The team has suggestions for partners on how they can distribute the guides. Most seem to have a fairly clear idea like, “Okay, we’re going to send out some follow-up materials after registration drives and we can point to your guides in the text, or we’ll push this on social media as long as you can give us some good quality images”—which the project can. Or “we are thinking of doing a field canvass and we’d like to print some copies to hand out.”

It’s really up to the groups how they want to distribute them. But one advantage is that they are trusted messengers. You’ll respond better getting materials from a group you know and trust than encountering the same material completely cold, like an ad on a social media page. Guides.vote is hoping to provide some mini-grants for schools and community groups, so if they want to physically hand out a bunch of guides as fliers but don’t have the budget, or want to hang a blown-up banner of the guide at their student union or in the classroom, they can.

SR: I’m looking at your list of the project’s partners in addition to the roughly 400 campuses who’ve distributed the guides in previous versions and new ones who’ve joined you.
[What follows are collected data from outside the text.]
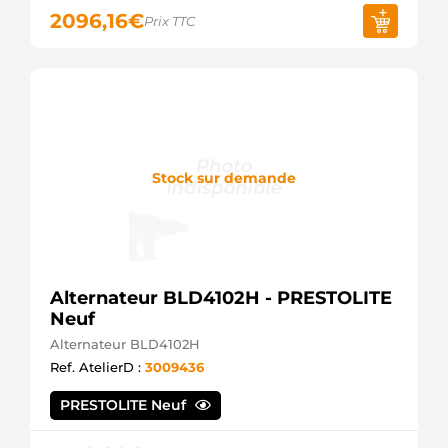
2096,16
€
Prix TTC
Stock sur demande
Alternateur BLD4102H - PRESTOLITE
Neuf
Alternateur BLD4102H
Ref. AtelierD :
3009436
PRESTOLITE Neuf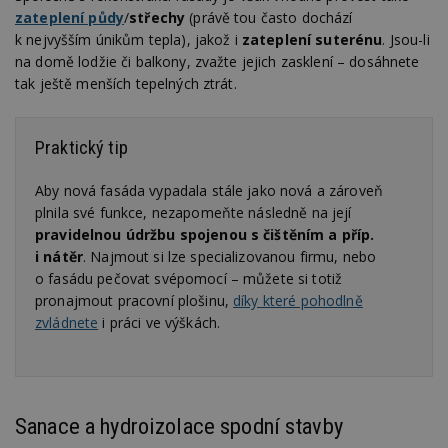
zateplení půdy
/
střechy
(právě tou často dochází
k nejvyšším únikům tepla), jakož i
zateplení suterénu
. Jsou-li
na domě lodžie či balkony, zvažte jejich zasklení – dosáhnete
tak ještě menších tepelných ztrát.
Praktický tip
Aby nová fasáda vypadala stále jako nová a zároveň
plnila své funkce, nezapomeňte následně na její
pravidelnou údržbu spojenou s čištěním a příp.
i nátěr
. Najmout si lze specializovanou firmu, nebo
o fasádu pečovat svépomocí – můžete si totiž
pronajmout pracovní plošinu,
díky které pohodlně
zvládnete
i práci ve výškách.
Sanace a hydroizolace spodní stavby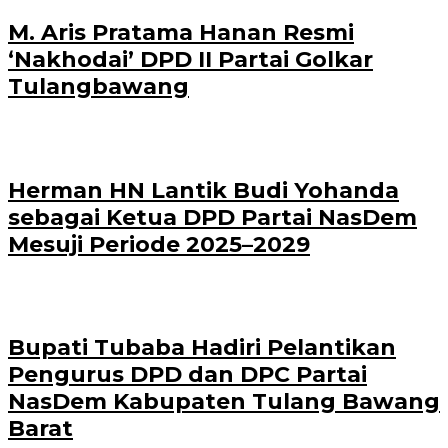
M. Aris Pratama Hanan Resmi
‘Nakhodai’ DPD II Partai Golkar
Tulangbawang
Herman HN Lantik Budi Yohanda
sebagai Ketua DPD Partai NasDem
Mesuji Periode 2025–2029
Bupati Tubaba Hadiri Pelantikan
Pengurus DPD dan DPC Partai
NasDem Kabupaten Tulang Bawang
Barat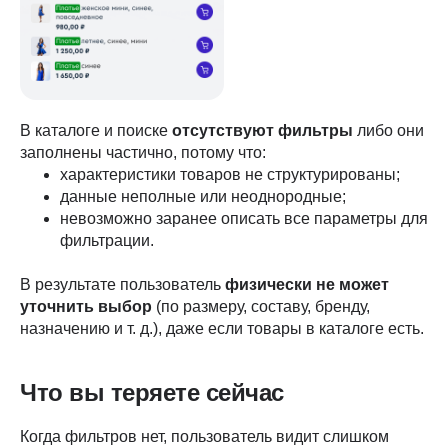
В каталоге и поиске
отсутствуют фильтры
либо они
заполнены частично, потому что:
характеристики товаров не структурированы;
данные неполные или неоднородные;
невозможно заранее описать все параметры для
фильтрации.
В результате пользователь
физически не может
уточнить выбор
(по размеру, составу, бренду,
назначению и т. д.), даже если товары в каталоге есть.
Что вы теряете сейчас
Когда фильтров нет, пользователь видит слишком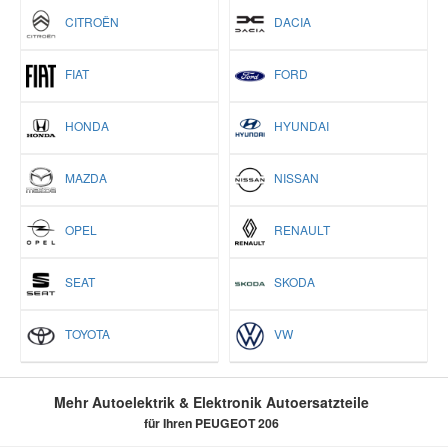
CITROËN
DACIA
FIAT
FORD
HONDA
HYUNDAI
MAZDA
NISSAN
OPEL
RENAULT
SEAT
SKODA
TOYOTA
VW
Mehr Autoelektrik & Elektronik Autoersatzteile
für Ihren PEUGEOT 206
It’s quite a mix. Some are grassroots groups. Some are professional organizations. Some are nonprofits that work in the electronic back end of get-out-the-vote and voter-contact operations. Do you have any sense of what this project’s audience or reach will be this fall?

PL: It’s not clear at this point, but a lot of groups are signing on. It’s interesting. The project has a guide to disinformation that’s updated from an earlier version. LULAC [the League of United Latin American Citizens], the oldest Hispanic membership group in the country, is one of the groups that will be distributing the guides and they said that disinformation is so rife that having something credible is really, really valuable. They asked us if we could create a QR code for the guides that they can give out to other groups when they have their convention. That’s an example of how one group is responding.

SR: I’m looking at the Florida U.S. Senate guide. There are a lot of issues: climate change, abortion, critical race theory, guns and was Biden legitimately elected. Are there certain kinds of issues or information that you would like to include but don’t—for whatever reason?

PL: There’s a trade-off with space. If you took more space, you could do more but then people probably wouldn’t read it because it would be too long. That’s a trade-off that’s not about any particular issue.

The area that the team has chosen to not take on is when there’s a scandal of some kind. Of course, scandals get defined differently by different people. But the project avoids addressing scandals. You just can’t do justice to them in a four-line summary. It’s also hard to find a source that would be considered neutral by both sides. And, ultimately, most of the scandals are minefields of who said or did what, and whether [or not] the allegations are credible. The project isn’t in a position to determine that. So, the response in that case is to simply not include those kinds of issues.

SR: I keep hearing, on the left and right, that voters are discouraged, which means harder to turn out. Is 2022 really worse than the recent elections?

PL: It’s an interesting question. Campuses aren’t our sole audience, but the campus vote was 19 percent in 2014. And more than doubled to 41 percent in 2018. That’s a huge difference. Which one will it be in 2022? Will we build on 2020’s high turnout? Or revert to [voting] more like 2014?

My sense is there’s something of a sour political mood. From polling across political lines, people feel like things are a mess. They don’t think they’re necessarily getting better. So, it makes it harder for folks to decide, “Okay, I’m going to go to the polls,” because it’s easy to feel like, “What’s the value?” But political cynicism is always present.

We think the prevalence of that mood makes the guides more important. The hope would be, and this has been borne out by the feedback the team has gotten in the past, is that people will say, “I’m not sure it will make a difference, but it does seem like the candidates and parties have really different positions and are going in really different directions. So, yes, it’s worth voting, since not voting has allowed the kinds of things I don’t like to happen, and voting might bring about some of what I want.”